- Born: 1931 (age 94–95)
- Occupations: Sculptor, craftswoman, painter
- Years active: 1980–present
- Organization: Maṟuku Arts
- Style: Pokerwork, Western Desert art
- Spouse: Walter Pukutiwara
- Children: Rene Kulitja

= Topsy Tjulyata =

Aboriginal Australian woodcarver

Topsy Tjulyata is an Aboriginal artist from central Australia. She makes wooden objects, known in Western Desert languages as puṉu. She makes these by carving the wood and then engraving patterns (walka) into its surface with a burning wire. This technique is called pokerwork. The wood she uses is sourced locally from the area around Uluṟu, where she lives. She makes both decorative sculptures and traditional tools. The patterns engraved into the objects depict Tjukurpa, spiritual stories about creation ancestors from the Dreamtime.

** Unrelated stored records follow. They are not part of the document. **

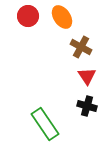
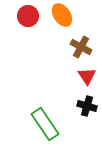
orange ellipse: moved 2 px up
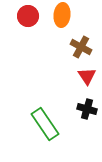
orange ellipse: rotated 40 degrees clockwise
black cross: moved 3 px down
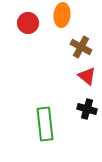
red circle: moved 7 px down
red triangle: rotated 18 degrees counterclockwise
green rectangle: rotated 28 degrees clockwise
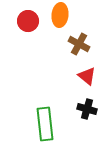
orange ellipse: moved 2 px left
red circle: moved 2 px up
brown cross: moved 2 px left, 3 px up
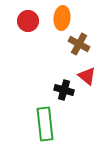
orange ellipse: moved 2 px right, 3 px down
black cross: moved 23 px left, 19 px up
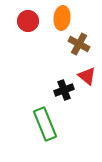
black cross: rotated 36 degrees counterclockwise
green rectangle: rotated 16 degrees counterclockwise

== Early life and education ==
Topsy began working in arts and crafts at Ernabella in the late 1940s. She specialised in wood carving. While she was living there, she married Walter Pukutiwara, a shepherd who also crafted tools. They later moved to Amaṯa.

== Artwork and career ==
In 1981, Topsy and Walter went to Uluṟu and set up a tent at the base of Uluṟu. From there they sold their puṉu works to tourists for over two weeks. They did this trip with other artists from Amaṯa, including Pulya Taylor and Tony Tjamiwa, and their friends Peter Yates and Pat D'Arango. In 1983, this group travelled around to artist communities in the Aṉangu Pitjantjatjara Yankunytjatjara Lands. This was to discuss the idea of setting up a new craft centre at Uluṟu that would sell artworks from around the region to tourists. The couple moved to Muṯitjulu so that they could help set up Maṟuku Arts. Topsy and Water were some of the first artists for the centre, and worked together closely until Walter's death in 2004. Topsy is still a member of the organisation's Governing Committee.

== Notable collections ==
A collection of wooden bowls made by Topsy are held in the National Gallery of Australia. The patterns engraved on the surfaces depict stories about the Seven Sisters. Both the Powerhouse Museum and the National Museum of Australia contain examples of Topsy's sculptures. The sculptures are of Wati Ngiṉṯaka, the perentie man.